Butler's schedule is challenging, with a game against Minnesota in the first round of the 76 Classic in Anaheim, Calif. (likely UCLA is next if the Bruins get past Portland); home games against Ohio State, Xavier, Davidson and a BracketBuster to be determined; road games at Northwestern, UAB, Ball State and Evansville; and a neutral-site game against Georgetown (my sleeper to possibly win the Big East) for the Jimmy V Classic in New York on Dec. 8.
• The NIT Season Tip-Off is about two weeks away from announcing its bracket. The headline teams are Duke, Connecticut, LSU and Arizona State.
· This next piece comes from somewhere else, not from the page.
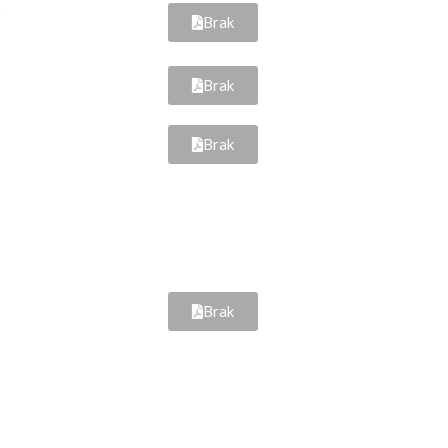
z
Brak
Brak
Brak
Brak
I would be shocked if Duke and Connecticut are not on opposite sides of the bracket, setting up a potential showdown for the title at Madison Square Garden.
• The Coaches vs. Cancer Classic is also close to putting its bracket together for the Big Apple, with the possibility that North Carolina could play Cal in one semifinal and Syracuse face Ohio State in the other. Getting the Cuse in a final in New York would be advantageous for attendance purposes. The CBE Classic will also be announced soon, with the semifinals in Kansas City likely pitting Texas against Iowa and Pitt against Wichita State.